● **What to do**
With the pictures excluded, retype the records that follow exactly.

● **Saved entries**
== Segment start ==
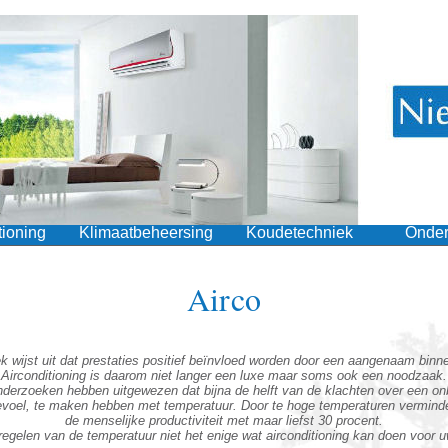
tioning
Klimaatbeheersing
Koudetechniek
Onde
Airco
 wijst uit dat prestaties positief beïnvloed worden door een aangenaam binn
Airconditioning is daarom niet langer een luxe maar soms ook een noodzaak.
derzoeken hebben uitgewezen dat bijna de helft van de klachten over een on
evoel, te maken hebben met temperatuur. Door te hoge temperaturen verminde
de menselijke productiviteit met maar liefst 30 procent.
 regelen van de temperatuur niet het enige wat airconditioning kan doen voor 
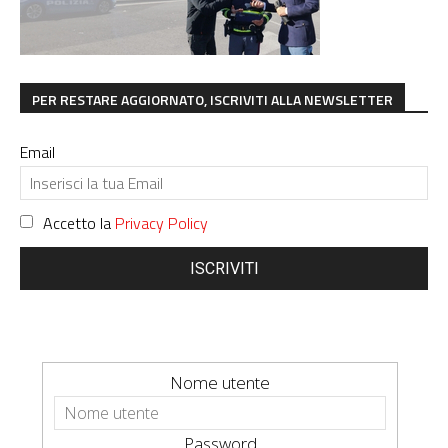
PER RESTARE AGGIORNATO, ISCRIVITI ALLA NEWSLETTER
Email
Accetto la
Privacy Policy
ISCRIVITI
Nome utente
Password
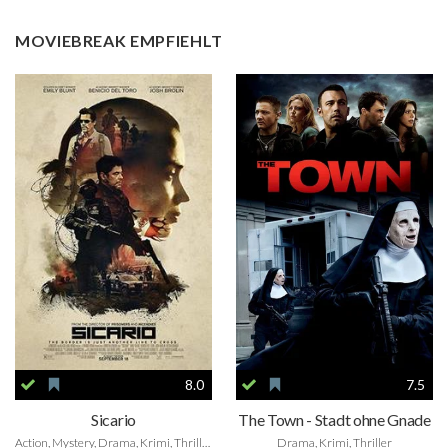
MOVIEBREAK EMPFIEHLT
8.0
7.5
Sicario
The Town - Stadt ohne Gnade
Action, Mystery, Drama, Krimi, Thriller
Drama, Krimi, Thriller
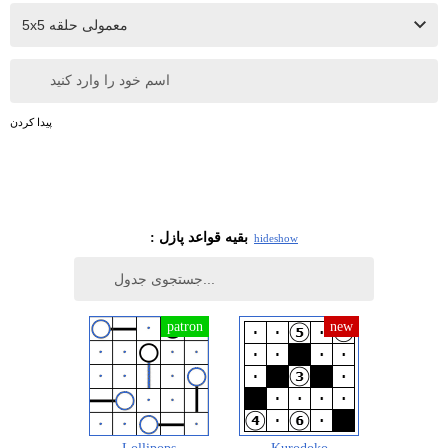
اسم خود را وارد کنید
پیدا کردن
: بقیه قواعد پازل
hide
show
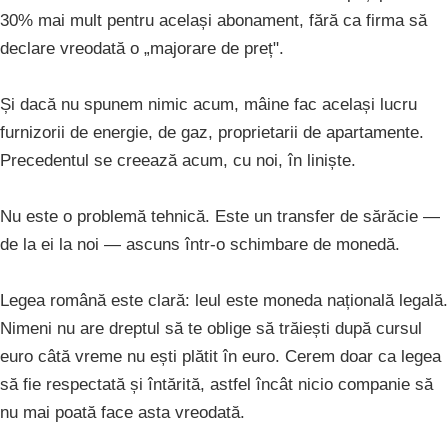
30% mai mult pentru același abonament, fără ca firma să
declare vreodată o „majorare de preț".
Și dacă nu spunem nimic acum, mâine fac același lucru
furnizorii de energie, de gaz, proprietarii de apartamente.
Precedentul se creează acum, cu noi, în liniște.
Nu este o problemă tehnică. Este un transfer de sărăcie —
de la ei la noi — ascuns într-o schimbare de monedă.
Legea română este clară: leul este moneda națională legală.
Nimeni nu are dreptul să te oblige să trăiești după cursul
euro câtă vreme nu ești plătit în euro. Cerem doar ca legea
să fie respectată și întărită, astfel încât nicio companie să
nu mai poată face asta vreodată.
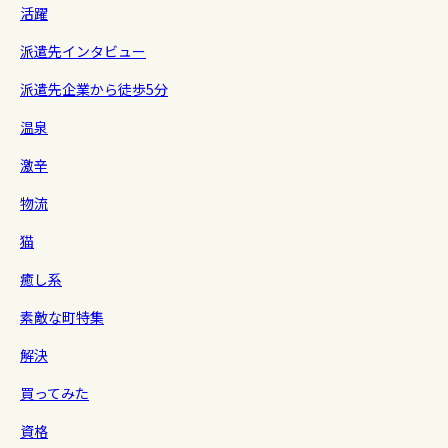
活躍
派遣先インタビュー
派遣先企業から徒歩5分
温泉
激辛
物流
猫
癒し系
素敵な町特集
解決
買ってみた
資格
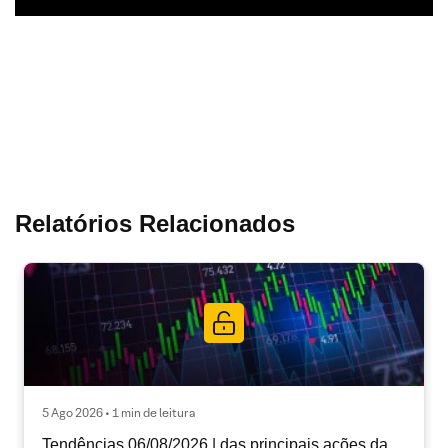
Relatórios Relacionados
5 Ago 2026 • 1 min de leitura
Tendências 06/08/2026 | das principais ações da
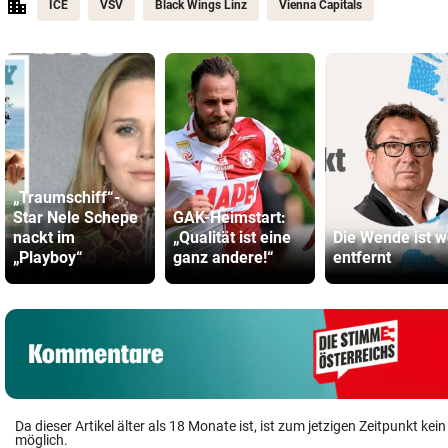
ICE
VSV
Black Wings Linz
Vienna Capitals
„Traumschiff“-
Star Nele Schepe
GAK-Heimstart:
nackt im
„Qualität ist eine
Die Wende ist w
„Playboy“
ganz andere!“
entfernt
Da dieser Artikel älter als 18 Monate ist, ist zum jetzigen Zeitpunkt k
möglich.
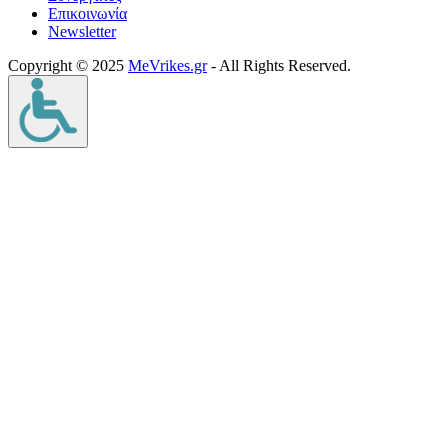
Επικοινωνία
Νewsletter
Copyright © 2025
MeVrikes.gr
- All Rights Reserved.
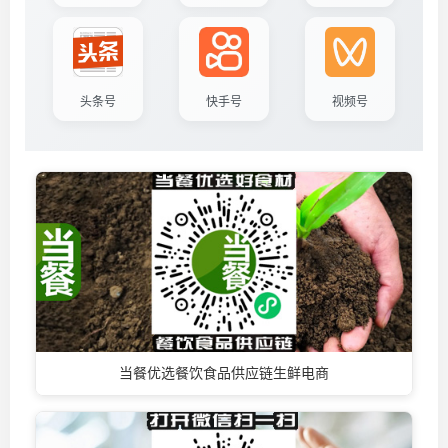
头条号
快手号
视频号
当餐优选餐饮食品供应链生鲜电商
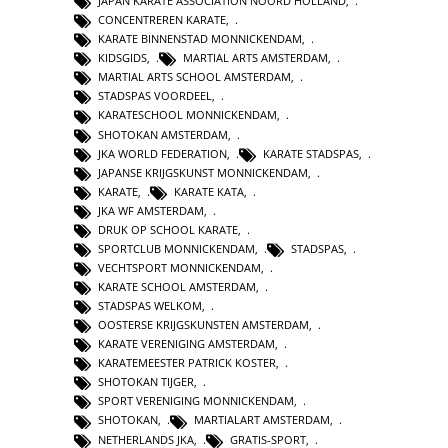
JAPAN KARATE ASSOCIATION NOORD HOLLAND
,
CONCENTREREN KARATE
,
KARATE BINNENSTAD MONNICKENDAM
,
KIDSGIDS
,
MARTIAL ARTS AMSTERDAM
,
MARTIAL ARTS SCHOOL AMSTERDAM
,
STADSPAS VOORDEEL
,
KARATESCHOOL MONNICKENDAM
,
SHOTOKAN AMSTERDAM
,
JKA WORLD FEDERATION
,
KARATE STADSPAS
,
JAPANSE KRIJGSKUNST MONNICKENDAM
,
KARATE
,
KARATE KATA
,
JKA WF AMSTERDAM
,
DRUK OP SCHOOL KARATE
,
SPORTCLUB MONNICKENDAM
,
STADSPAS
,
VECHTSPORT MONNICKENDAM
,
KARATE SCHOOL AMSTERDAM
,
STADSPAS WELKOM
,
OOSTERSE KRIJGSKUNSTEN AMSTERDAM
,
KARATE VERENIGING AMSTERDAM
,
KARATEMEESTER PATRICK KOSTER
,
SHOTOKAN TIJGER
,
SPORT VERENIGING MONNICKENDAM
,
SHOTOKAN
,
MARTIALART AMSTERDAM
,
NETHERLANDS JKA
,
GRATIS-SPORT
,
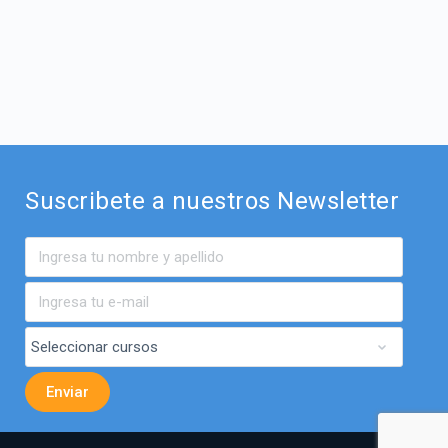
Suscribete a nuestros Newsletter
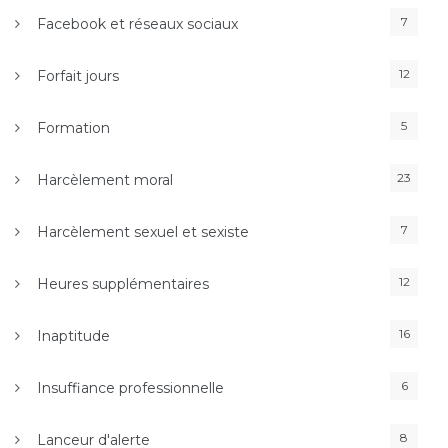
7
Facebook et réseaux sociaux
12
Forfait jours
5
Formation
23
Harcèlement moral
7
Harcèlement sexuel et sexiste
12
Heures supplémentaires
16
Inaptitude
6
Insuffiance professionnelle
8
Lanceur d'alerte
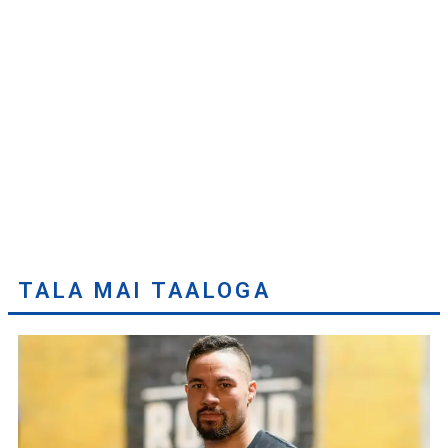
TALA MAI TAALOGA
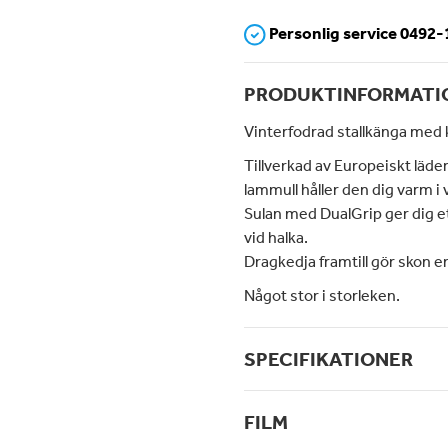
Personlig service 0492
PRODUKTINFORMATI
Vinterfodrad stallkänga med k
Tillverkad av Europeiskt läde
lammull håller den dig varm i v
Sulan med DualGrip ger dig et
vid halka.
Dragkedja framtill gör skon en
Något stor i storleken.
SPECIFIKATIONER
FILM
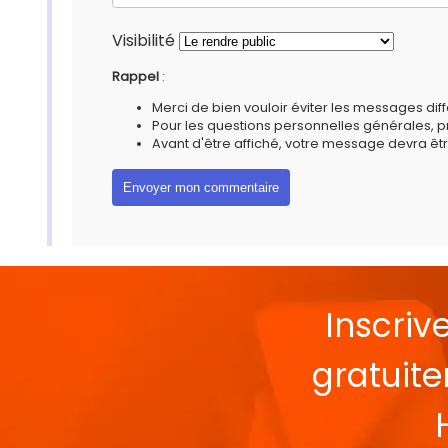
Visibilité
Rappel
:
Merci de bien vouloir éviter les messages diff
Pour les questions personnelles générales, 
Avant d'être affiché, votre message devra êtr
Inscriv
gratuit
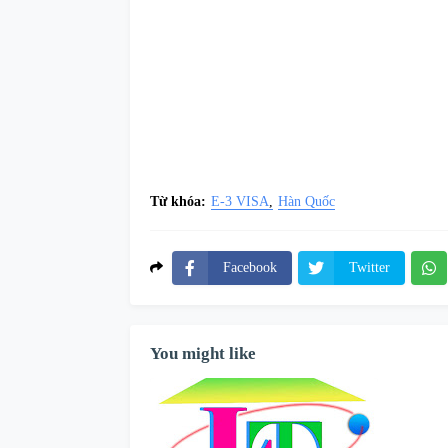
Từ khóa:
E-3 VISA
Hàn Quốc
Facebook
Twitter
You might like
== Segment end ==
● **Exercise solution**
tioning
Klimaatbeheersing
Koudetechniek
Onde
Airco
 wijst uit dat prestaties positief beïnvloed worden door een aangenaam binn
Airconditioning is daarom niet langer een luxe maar soms ook een noodzaak.
derzoeken hebben uitgewezen dat bijna de helft van de klachten over een on
evoel, te maken hebben met temperatuur. Door te hoge temperaturen verminde
de menselijke productiviteit met maar liefst 30 procent.
 regelen van de temperatuur niet het enige wat airconditioning kan doen voor 
PER RESTARE AGGIORNATO, ISCRIVITI ALLA NEWSLETTER
Email
Accetto la
Privacy Policy
ISCRIVITI
Nome utente
Password
MOVIEBREAK EMPFIEHLT
8.0
7.5
Sicario
The Town - Stadt ohne Gnade
Action, Mystery, Drama, Krimi, Thriller
Drama, Krimi, Thriller
اسم خود را وارد کنید
پیدا کردن
: بقیه قواعد پازل
hide
show
30% mai mult pentru același abonament, fără ca firma să
declare vreodată o „majorare de preț".
Și dacă nu spunem nimic acum, mâine fac același lucru
furnizorii de energie, de gaz, proprietarii de apartamente.
Precedentul se creează acum, cu noi, în liniște.
Nu este o problemă tehnică. Este un transfer de sărăcie —
de la ei la noi — ascuns într-o schimbare de monedă.
Legea română este clară: leul este moneda națională legală.
Nimeni nu are dreptul să te oblige să trăiești după cursul
euro câtă vreme nu ești plătit în euro. Cerem doar ca legea
să fie respectată și întărită, astfel încât nicio companie să
nu mai poată face asta vreodată.
活躍
派遣先インタビュー
派遣先企業から徒歩5分
温泉
激辛
物流
猫
癒し系
素敵な町特集
解決
買ってみた
資格
Relatórios Relacionados
5 Ago 2026 • 1 min de leitura
Tendências 06/08/2026 | das principais ações da
ICE
VSV
Black Wings Linz
Vienna Capitals
„Traumschiff“-
Star Nele Schepe
GAK-Heimstart:
nackt im
„Qualität ist eine
Die Wende ist w
„Playboy“
ganz andere!“
entfernt
Da dieser Artikel älter als 18 Monate ist, ist zum jetzigen Zeitpunkt k
möglich.
Επικοινωνία
Νewsletter
Copyright © 2025
MeVrikes.gr
- All Rights Reserved.
头条号
快手号
视频号
当餐优选餐饮食品供应链生鲜电商
JAPAN KARATE ASSOCIATION NOORD HOLLAND
,
CONCENTREREN KARATE
,
KARATE BINNENSTAD MONNICKENDAM
,
KIDSGIDS
,
MARTIAL ARTS AMSTERDAM
,
MARTIAL ARTS SCHOOL AMSTERDAM
,
STADSPAS VOORDEEL
,
KARATESCHOOL MONNICKENDAM
,
SHOTOKAN AMSTERDAM
,
JKA WORLD FEDERATION
,
KARATE STADSPAS
,
JAPANSE KRIJGSKUNST MONNICKENDAM
,
KARATE
,
KARATE KATA
,
JKA WF AMSTERDAM
,
DRUK OP SCHOOL KARATE
,
SPORTCLUB MONNICKENDAM
,
STADSPAS
,
VECHTSPORT MONNICKENDAM
,
KARATE SCHOOL AMSTERDAM
,
STADSPAS WELKOM
,
OOSTERSE KRIJGSKUNSTEN AMSTERDAM
,
KARATE VERENIGING AMSTERDAM
,
KARATEMEESTER PATRICK KOSTER
,
SHOTOKAN TIJGER
,
SPORT VERENIGING MONNICKENDAM
,
SHOTOKAN
,
MARTIALART AMSTERDAM
,
NETHERLANDS JKA
,
GRATIS-SPORT
,
Suscribete a nuestros Newsletter
7
Facebook et réseaux sociaux
12
Forfait jours
5
Formation
23
Harcèlement moral
7
Harcèlement sexuel et sexiste
12
Heures supplémentaires
16
Inaptitude
6
Insuffiance professionnelle
8
Lanceur d'alerte
TALA MAI TAALOGA
Personlig service 0492
PRODUKTINFORMATI
Vinterfodrad stallkänga med k
Tillverkad av Europeiskt läde
lammull håller den dig varm i v
Sulan med DualGrip ger dig et
vid halka.
Dragkedja framtill gör skon en
Något stor i storleken.
SPECIFIKATIONER
FILM
Visibilité
Rappel
:
Merci de bien vouloir éviter les messages diff
Pour les questions personnelles générales, 
Avant d'être affiché, votre message devra êtr
Inscriv
gratuit
Từ khóa:
E-3 VISA
Hàn Quốc
Facebook
Twitter
You might like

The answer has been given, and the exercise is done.